Aim of the exercise> In the records below, pick out all lines containing the word "files".

Information shown>
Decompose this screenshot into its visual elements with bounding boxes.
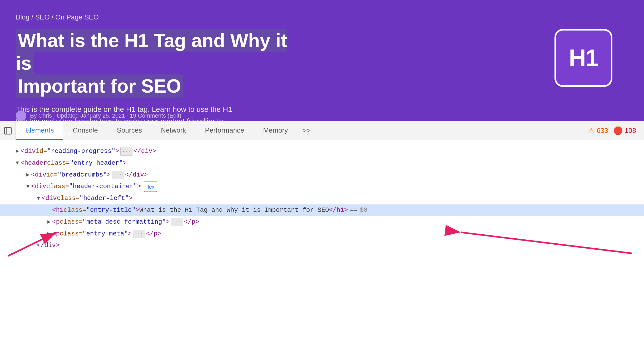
error-badge: 🛑 108 (613, 126, 636, 135)
h1-badge-text: H1 (569, 44, 598, 72)
expand-arrow: ▶ (16, 147, 19, 156)
warning-badge: ⚠ 633 (588, 126, 608, 135)
dom-line-close-div: </div> (0, 240, 644, 252)
dom-line-entry-meta[interactable]: ▶ <p class="entry-meta"> ··· </p> (0, 228, 644, 240)
page-title: What is the H1 Tag and Why it is Importa… (16, 29, 305, 97)
author-text: By Chris · Updated January 25, 2021 · 19… (30, 112, 181, 119)
warning-count: 633 (597, 127, 608, 135)
page-description: This is the complete guide on the H1 tag… (16, 104, 245, 139)
dom-line-header-left[interactable]: ▼ <div class="header-left"> (0, 193, 644, 204)
dom-line-header[interactable]: ▼ <header class="entry-header"> (0, 157, 644, 169)
equals-sign: == (350, 205, 358, 216)
expand-arrow: ▶ (26, 170, 29, 179)
dom-line-reading-progress[interactable]: ▶ <div id="reading-progress"> ··· </div> (0, 145, 644, 157)
breadcrumb: Blog / SEO / On Page SEO (16, 13, 628, 21)
author-strip: By Chris · Updated January 25, 2021 · 19… (16, 110, 181, 121)
ellipsis: ··· (133, 230, 145, 238)
sidebar-toggle-button[interactable] (0, 121, 16, 140)
website-preview: Blog / SEO / On Page SEO What is the H1 … (0, 0, 644, 121)
dom-line-breadcrumbs[interactable]: ▶ <div id="breadcrumbs"> ··· </div> (0, 169, 644, 181)
expand-arrow: ▶ (47, 218, 51, 227)
expand-arrow: ▼ (16, 159, 19, 168)
dom-line-header-container[interactable]: ▼ <div class="header-container"> flex (0, 181, 644, 193)
author-avatar (16, 110, 26, 121)
page-title-line1: What is the H1 Tag and Why it is (16, 29, 287, 75)
error-icon: 🛑 (613, 126, 623, 135)
expand-arrow: ▼ (26, 182, 29, 191)
flex-badge: flex (144, 182, 157, 192)
expand-arrow: ▶ (47, 229, 51, 238)
dom-tree: ▶ <div id="reading-progress"> ··· </div>… (0, 140, 644, 352)
page-title-container: What is the H1 Tag and Why it is Importa… (16, 29, 305, 139)
devtools-right-controls: ⚠ 633 🛑 108 (580, 121, 644, 140)
ellipsis: ··· (120, 147, 132, 156)
expand-arrow (47, 206, 51, 215)
ellipsis: ··· (171, 218, 183, 227)
ellipsis: ··· (112, 171, 124, 179)
warning-icon: ⚠ (588, 126, 595, 135)
expand-arrow: ▼ (37, 194, 40, 203)
dom-line-h1[interactable]: <h1 class="entry-title">What is the H1 T… (0, 204, 644, 216)
dollar-zero: $0 (360, 205, 367, 216)
devtools-panel: Elements Console Sources Network Perform… (0, 121, 644, 352)
dom-line-meta-desc[interactable]: ▶ <p class="meta-desc-formatting"> ··· <… (0, 216, 644, 228)
h1-badge: H1 (554, 29, 612, 87)
page-title-line2: Important for SEO (16, 74, 183, 98)
svg-rect-0 (4, 127, 11, 134)
error-count: 108 (625, 127, 636, 135)
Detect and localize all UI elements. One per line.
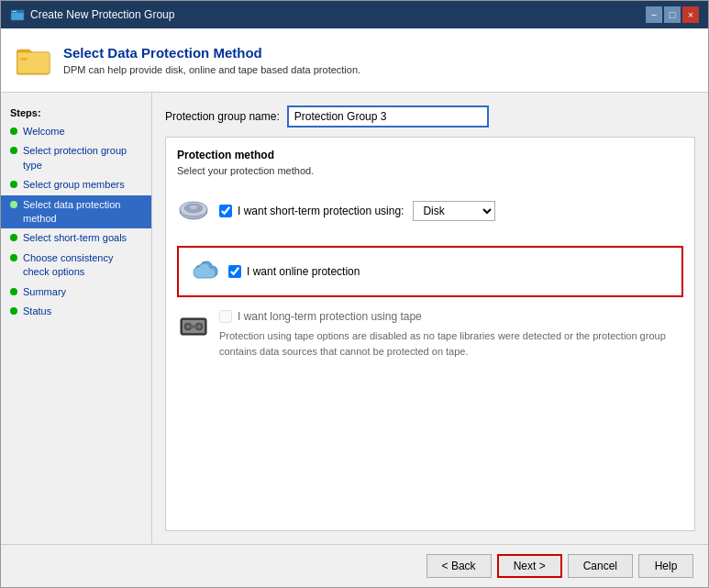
step-dot-consistency (10, 254, 17, 261)
group-name-input[interactable] (287, 105, 489, 128)
sidebar-item-short-term[interactable]: Select short-term goals (1, 228, 151, 248)
folder-icon (17, 45, 51, 76)
sidebar-item-summary[interactable]: Summary (1, 283, 151, 302)
cloud-icon (186, 259, 219, 284)
step-dot-status (10, 307, 17, 315)
maximize-button[interactable]: □ (664, 6, 681, 23)
sidebar-item-label-summary: Summary (23, 285, 66, 299)
svg-point-17 (197, 325, 201, 328)
online-checkbox[interactable] (228, 265, 241, 278)
protection-box: Protection method Select your protection… (165, 137, 695, 531)
disk-label-text: I want short-term protection using: (238, 205, 404, 217)
sidebar-item-label-short-term: Select short-term goals (23, 231, 127, 245)
header-text: Select Data Protection Method DPM can he… (63, 45, 360, 75)
header-icon (16, 42, 52, 79)
group-name-label: Protection group name: (165, 110, 280, 123)
main-window: Create New Protection Group − □ × Select… (0, 0, 709, 588)
sidebar: Steps: Welcome Select protection group t… (1, 93, 152, 544)
online-label-text: I want online protection (247, 265, 360, 278)
sidebar-item-select-type[interactable]: Select protection group type (1, 141, 151, 175)
step-dot-select-type (10, 147, 17, 154)
sidebar-item-label-welcome: Welcome (23, 125, 65, 139)
step-dot-welcome (10, 128, 17, 135)
sidebar-item-label-status: Status (23, 305, 51, 318)
back-button[interactable]: < Back (427, 554, 492, 578)
step-dot-short-term (10, 234, 17, 241)
sidebar-item-status[interactable]: Status (1, 302, 151, 321)
protection-method-title: Protection method (177, 149, 683, 161)
svg-rect-6 (20, 58, 28, 61)
svg-point-2 (13, 11, 15, 13)
main-content: Protection group name: Protection method… (152, 93, 708, 544)
tape-right: I want long-term protection using tape P… (219, 310, 683, 359)
tape-checkbox[interactable] (219, 310, 232, 323)
online-check-label[interactable]: I want online protection (228, 265, 360, 278)
tape-label-text: I want long-term protection using tape (238, 310, 422, 323)
body: Steps: Welcome Select protection group t… (1, 93, 708, 544)
next-button[interactable]: Next > (497, 554, 562, 578)
cancel-button[interactable]: Cancel (568, 554, 633, 578)
sidebar-item-select-method[interactable]: Select data protection method (1, 195, 151, 229)
footer: < Back Next > Cancel Help (1, 544, 708, 587)
disk-check-label[interactable]: I want short-term protection using: (219, 205, 404, 217)
cloud-icon-container (186, 255, 219, 288)
svg-point-3 (15, 11, 17, 13)
help-button[interactable]: Help (638, 554, 693, 578)
sidebar-item-label-select-members: Select group members (23, 178, 125, 192)
tape-check-label[interactable]: I want long-term protection using tape (219, 310, 683, 323)
window-icon (10, 7, 25, 22)
tape-note: Protection using tape options are disabl… (219, 328, 683, 359)
tape-method-row: I want long-term protection using tape P… (177, 310, 683, 359)
step-dot-select-members (10, 181, 17, 188)
group-name-row: Protection group name: (165, 105, 695, 128)
sidebar-item-label-select-method: Select data protection method (23, 198, 142, 227)
step-dot-summary (10, 288, 17, 295)
window-title: Create New Protection Group (30, 8, 174, 21)
tape-icon (179, 315, 208, 338)
online-method-row: I want online protection (177, 246, 683, 297)
title-bar: Create New Protection Group − □ × (1, 1, 708, 28)
sidebar-item-label-select-type: Select protection group type (23, 144, 142, 172)
svg-rect-5 (17, 52, 50, 73)
disk-icon-container (177, 194, 210, 227)
close-button[interactable]: × (682, 6, 699, 23)
sidebar-item-label-consistency: Choose consistency check options (23, 251, 142, 280)
disk-icon (179, 200, 208, 222)
header-subtitle: DPM can help provide disk, online and ta… (63, 64, 360, 75)
title-bar-controls: − □ × (646, 6, 699, 23)
tape-icon-container (177, 310, 210, 343)
title-bar-left: Create New Protection Group (10, 7, 174, 22)
svg-rect-18 (191, 325, 196, 328)
disk-checkbox[interactable] (219, 205, 232, 217)
disk-dropdown[interactable]: Disk Tape (413, 201, 495, 221)
header-title: Select Data Protection Method (63, 45, 360, 61)
protection-method-subtitle: Select your protection method. (177, 165, 683, 176)
sidebar-item-select-members[interactable]: Select group members (1, 175, 151, 194)
svg-point-10 (190, 205, 197, 209)
svg-point-15 (186, 325, 190, 328)
sidebar-item-consistency[interactable]: Choose consistency check options (1, 249, 151, 283)
disk-method-row: I want short-term protection using: Disk… (177, 189, 683, 233)
sidebar-item-welcome[interactable]: Welcome (1, 122, 151, 141)
header: Select Data Protection Method DPM can he… (1, 28, 708, 93)
step-dot-select-method (10, 201, 17, 208)
steps-label: Steps: (1, 102, 151, 122)
minimize-button[interactable]: − (646, 6, 662, 23)
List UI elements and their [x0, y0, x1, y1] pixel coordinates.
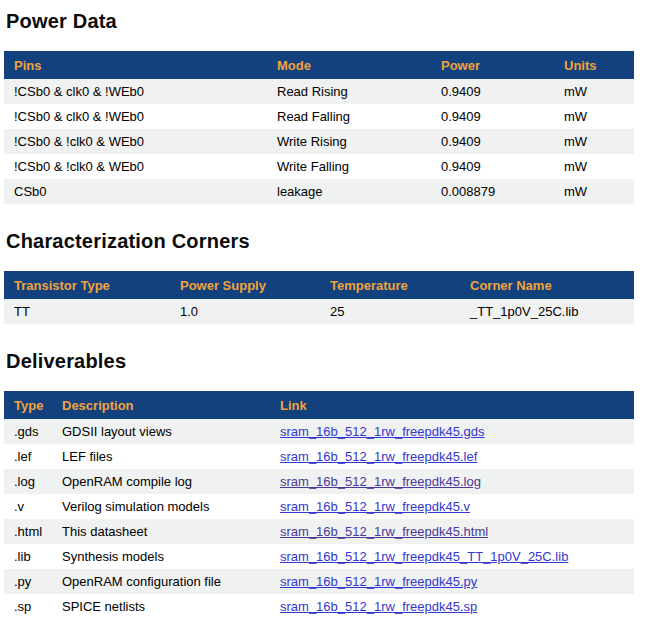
cell-type: .sp	[4, 594, 52, 619]
cell-link: sram_16b_512_1rw_freepdk45.html	[270, 519, 634, 544]
cell-units: mW	[554, 179, 634, 204]
cell-type: .v	[4, 494, 52, 519]
header-transistor-type: Transistor Type	[4, 271, 170, 299]
deliverable-file-link[interactable]: sram_16b_512_1rw_freepdk45.py	[280, 574, 477, 589]
cell-mode: Read Falling	[267, 104, 431, 129]
cell-power: 0.9409	[431, 104, 554, 129]
cell-description: Verilog simulation models	[52, 494, 270, 519]
cell-link: sram_16b_512_1rw_freepdk45.log	[270, 469, 634, 494]
cell-power: 0.9409	[431, 79, 554, 104]
cell-pins: !CSb0 & !clk0 & WEb0	[4, 129, 267, 154]
table-header-row: Transistor Type Power Supply Temperature…	[4, 271, 634, 299]
header-power-supply: Power Supply	[170, 271, 320, 299]
characterization-corners-table: Transistor Type Power Supply Temperature…	[4, 271, 634, 324]
cell-power: 0.9409	[431, 154, 554, 179]
deliverables-table: Type Description Link .gds GDSII layout …	[4, 391, 634, 619]
table-row: .lib Synthesis models sram_16b_512_1rw_f…	[4, 544, 634, 569]
deliverable-file-link[interactable]: sram_16b_512_1rw_freepdk45.log	[280, 474, 481, 489]
cell-pins: !CSb0 & clk0 & !WEb0	[4, 104, 267, 129]
cell-type: .html	[4, 519, 52, 544]
cell-pins: !CSb0 & clk0 & !WEb0	[4, 79, 267, 104]
table-header-row: Type Description Link	[4, 391, 634, 419]
cell-link: sram_16b_512_1rw_freepdk45.gds	[270, 419, 634, 444]
header-pins: Pins	[4, 51, 267, 79]
cell-units: mW	[554, 79, 634, 104]
cell-pins: !CSb0 & !clk0 & WEb0	[4, 154, 267, 179]
cell-type: .lib	[4, 544, 52, 569]
table-row: .sp SPICE netlists sram_16b_512_1rw_free…	[4, 594, 634, 619]
cell-description: LEF files	[52, 444, 270, 469]
cell-mode: Write Falling	[267, 154, 431, 179]
table-row: CSb0 leakage 0.008879 mW	[4, 179, 634, 204]
deliverable-file-link[interactable]: sram_16b_512_1rw_freepdk45_TT_1p0V_25C.l…	[280, 549, 568, 564]
table-header-row: Pins Mode Power Units	[4, 51, 634, 79]
table-row: !CSb0 & clk0 & !WEb0 Read Rising 0.9409 …	[4, 79, 634, 104]
table-row: !CSb0 & !clk0 & WEb0 Write Rising 0.9409…	[4, 129, 634, 154]
cell-type: .py	[4, 569, 52, 594]
cell-description: OpenRAM configuration file	[52, 569, 270, 594]
power-data-table: Pins Mode Power Units !CSb0 & clk0 & !WE…	[4, 51, 634, 204]
deliverable-file-link[interactable]: sram_16b_512_1rw_freepdk45.lef	[280, 449, 477, 464]
header-corner-name: Corner Name	[460, 271, 634, 299]
table-row: .html This datasheet sram_16b_512_1rw_fr…	[4, 519, 634, 544]
table-row: !CSb0 & !clk0 & WEb0 Write Falling 0.940…	[4, 154, 634, 179]
power-data-title: Power Data	[6, 10, 634, 33]
cell-units: mW	[554, 129, 634, 154]
header-description: Description	[52, 391, 270, 419]
deliverables-title: Deliverables	[6, 350, 634, 373]
cell-link: sram_16b_512_1rw_freepdk45_TT_1p0V_25C.l…	[270, 544, 634, 569]
cell-type: .gds	[4, 419, 52, 444]
cell-description: OpenRAM compile log	[52, 469, 270, 494]
cell-description: Synthesis models	[52, 544, 270, 569]
table-row: .lef LEF files sram_16b_512_1rw_freepdk4…	[4, 444, 634, 469]
header-link: Link	[270, 391, 634, 419]
cell-mode: Write Rising	[267, 129, 431, 154]
cell-link: sram_16b_512_1rw_freepdk45.lef	[270, 444, 634, 469]
deliverable-file-link[interactable]: sram_16b_512_1rw_freepdk45.sp	[280, 599, 477, 614]
cell-power-supply: 1.0	[170, 299, 320, 324]
deliverable-file-link[interactable]: sram_16b_512_1rw_freepdk45.html	[280, 524, 488, 539]
cell-link: sram_16b_512_1rw_freepdk45.py	[270, 569, 634, 594]
cell-mode: Read Rising	[267, 79, 431, 104]
header-mode: Mode	[267, 51, 431, 79]
cell-power: 0.008879	[431, 179, 554, 204]
header-temperature: Temperature	[320, 271, 460, 299]
table-row: .py OpenRAM configuration file sram_16b_…	[4, 569, 634, 594]
cell-power: 0.9409	[431, 129, 554, 154]
cell-description: GDSII layout views	[52, 419, 270, 444]
deliverable-file-link[interactable]: sram_16b_512_1rw_freepdk45.v	[280, 499, 470, 514]
header-type: Type	[4, 391, 52, 419]
header-units: Units	[554, 51, 634, 79]
cell-description: SPICE netlists	[52, 594, 270, 619]
deliverable-file-link[interactable]: sram_16b_512_1rw_freepdk45.gds	[280, 424, 485, 439]
cell-description: This datasheet	[52, 519, 270, 544]
cell-link: sram_16b_512_1rw_freepdk45.sp	[270, 594, 634, 619]
cell-corner-name: _TT_1p0V_25C.lib	[460, 299, 634, 324]
cell-mode: leakage	[267, 179, 431, 204]
table-row: .log OpenRAM compile log sram_16b_512_1r…	[4, 469, 634, 494]
cell-units: mW	[554, 154, 634, 179]
header-power: Power	[431, 51, 554, 79]
cell-units: mW	[554, 104, 634, 129]
cell-link: sram_16b_512_1rw_freepdk45.v	[270, 494, 634, 519]
cell-pins: CSb0	[4, 179, 267, 204]
table-row: TT 1.0 25 _TT_1p0V_25C.lib	[4, 299, 634, 324]
cell-type: .log	[4, 469, 52, 494]
table-row: .v Verilog simulation models sram_16b_51…	[4, 494, 634, 519]
characterization-corners-title: Characterization Corners	[6, 230, 634, 253]
cell-temperature: 25	[320, 299, 460, 324]
table-row: .gds GDSII layout views sram_16b_512_1rw…	[4, 419, 634, 444]
cell-transistor-type: TT	[4, 299, 170, 324]
cell-type: .lef	[4, 444, 52, 469]
table-row: !CSb0 & clk0 & !WEb0 Read Falling 0.9409…	[4, 104, 634, 129]
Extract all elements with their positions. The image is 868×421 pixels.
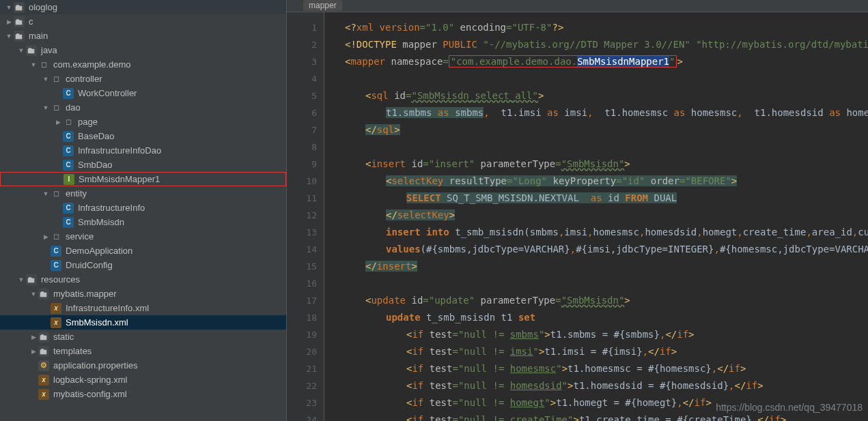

The answer>
cell-description: LEF files	[52, 444, 270, 469]
table-row: .lef LEF files sram_16b_512_1rw_freepdk4…	[4, 444, 634, 469]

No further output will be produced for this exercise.